Computing Laboratory
University of Kent

Vicky Bush
Multi Media & Computing
University of Gloucestershire

Stephan Jamieson
Department of Computer Science
Durham University

Dimitar Kazakov
Department of Computer Science
University of York

Monika Seisenberger
Department of Computer Science
University of Wales, Swansea

Linda White
School of Computing & Technology
University of Sunderland


Peter Bibby

Computing & Electronic Technology
University of Bolton

Phil Campbell
Computing
London South Bank University

Tony Jenkins
School of Computing
University of Leeds

Thomas Lancaster
Department of Computing
University of Central England

Dermot Shinners-Kennedy
Department of Computer Science
University of Limerick, Ireland

Chris Whyley
Department of Computer Science
University of Wales, Swansea

Disciplinary Commons Web Page: http://www.cs.kent.ac.uk/~saf/dc

Abstract

The use of laboratory examinations to test students' practical programming skills is becoming more common in introductory programming courses.

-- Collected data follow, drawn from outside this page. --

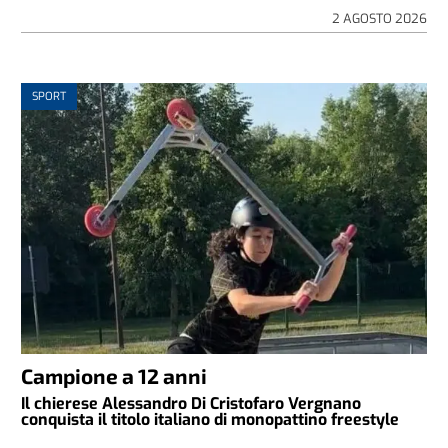
2 AGOSTO 2026
SPORT
Campione a 12 anni
Il chierese Alessandro Di Cristofaro Vergnano
conquista il titolo italiano di monopattino freestyle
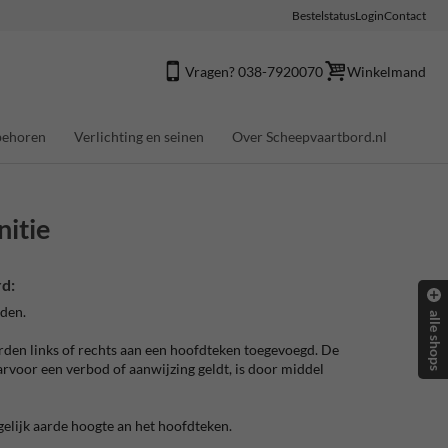
Bestelstatus
Login
Contact
Vragen? 038-7920070
Winkelmand
behoren
Verlichting en seinen
Over Scheepvaartbord.nl
nitie
d:
rden.
alle shops
den links of rechts aan een hoofdteken toegevoegd. De
arvoor een verbod of aanwijzing geldt, is door middel
gelijk aarde hoogte an het hoofdteken.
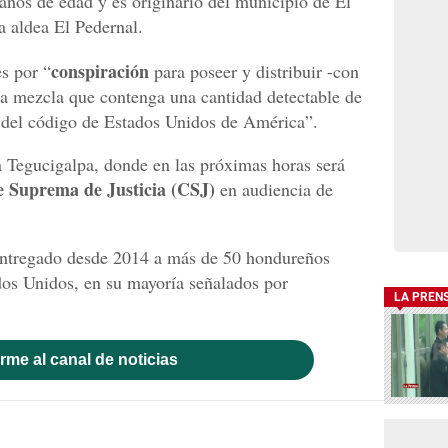
años de edad y es originario del municipio de El
a aldea El Pedernal.
conspiración
s por “
para poseer y distribuir -con
a mezcla que contenga una cantidad detectable de
21 del código de Estados Unidos de América”.
a Tegucigalpa, donde en las próximas horas será
e Suprema de Justicia (CSJ)
en
audiencia de
entregado desde 2014 a más de 50 hondureños
ados Unidos, en su mayoría señalados por
LA PREN
rme al canal de noticias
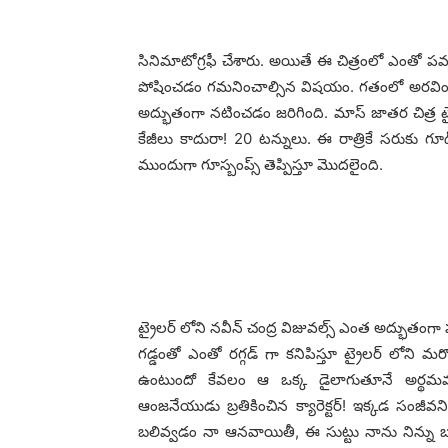
సినిమాటోగ్రఫీ చేశారు. అయితే ఈ చిత్రంలో ఎంతో పవర
పోషించడం గమనించాల్సిన విషయం. గతంలో అరవింద స
అద్భుతంగా నటించడం జరిగింది. మాస్ జాతర చిత్ర ట్ర
కేజీలు కాదురా! 20 టన్నులు. ఈ రాత్రికే సరుకు గూ
ముందుగా గూస్బంప్స్ తెప్పిస్తూ మొదలైంది.
ట్రైలర్ లోని నవీన్ చంద్ర విజువల్స్ ఎంత అద్భుతంగా ప
గడ్డంతో ఎంతో రగ్గడ్ గా కనిపిస్తూ ట్రైలర్ లోని మర
ఉంటుందో కేవలం ఆ ఒక్క డైలాగుతూనే అర్థమవుతు
ఆంజనేయుడు బ్రతికించిన క్యారెక్టర్! ఇక్కడ సంజీవ
బలివ్వడం నా ఆనవాయితీ, ఈ సుట్టు నాను నిన్ను బలి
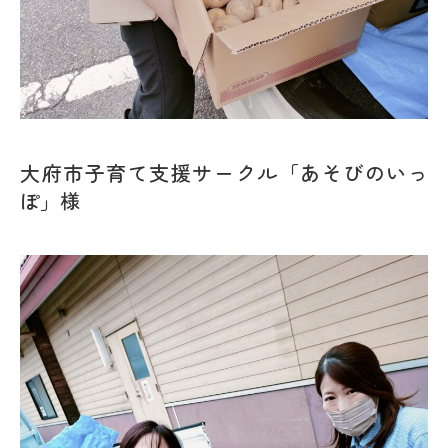
大府市子育て支援サークル「あそびのいっ
ぽ」様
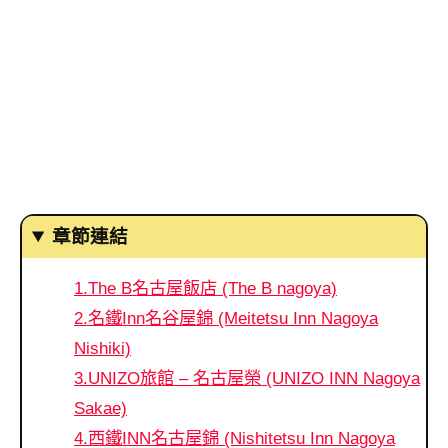
章節連結
1.The B名古屋飯店 (The B nagoya)
2.名鐵Inn名谷屋錦 (Meitetsu Inn Nagoya
Nishiki)
3.UNIZO旅館 – 名古屋榮 (UNIZO INN Nagoya
Sakae)
4.西鐵INN名古屋錦 (Nishitetsu Inn Nagoya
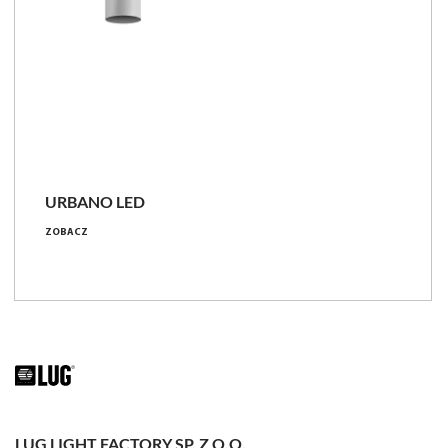
URBANO LED
ZOBACZ
LUG LIGHT FACTORY SP. Z O.O.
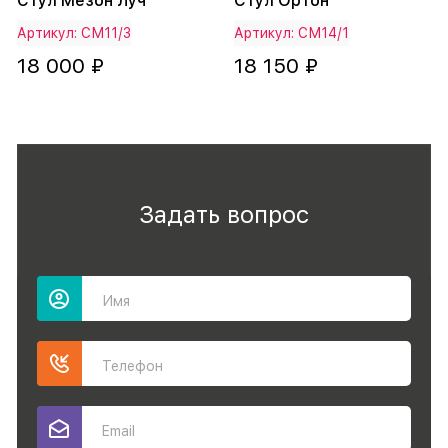
Стул Мезон Луч
Стул Ортон
Артикул: СМ11/3
Артикул: СМ14/1
18 000 ₽
18 150 ₽
Задать вопрос
Имя
Телефон
Email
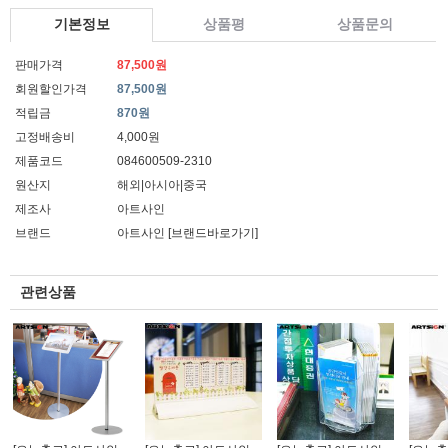
기본정보
상품평
상품문의
판매가격
87,500원
회원할인가격
87,500원
적립금
870원
고정배송비
4,000원
제품코드
084600509-2310
원산지
해외|아시아|중국
제조사
아트사인
브랜드
아트사인
[브랜드바로가기]
관련상품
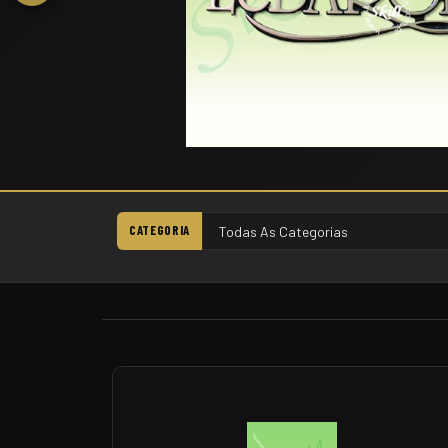
CATEGORIA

In this paper, we outline and compare 7 such examination techniques used by members of the Disciplinary Commons project.

Keywords

Permission to make digital or hard copies of all or part of this work for personal or classroom use is granted without fee provided that copies are not made or distributed for profit or commercial advantage and that copies bear this notice and the full citation on the first page. To copy otherwise, to republish, to post on servers or to redistribute to lists, requires prior specific permission.

© 2006 HE Academy for Information and Computer Sciences

Introductory Programming, Scholarship of Teaching and Learning (SoTL), Laboratory Examination, Summative Assessment

1.  Introduction

The Disciplinary Commons is a project whereby teachers come together to share and document their practice through the production of course portfolios. In the academic year 2005/6, 18 teachers of introductory programming courses in different institutions met together every four weeks to discuss and document their teaching.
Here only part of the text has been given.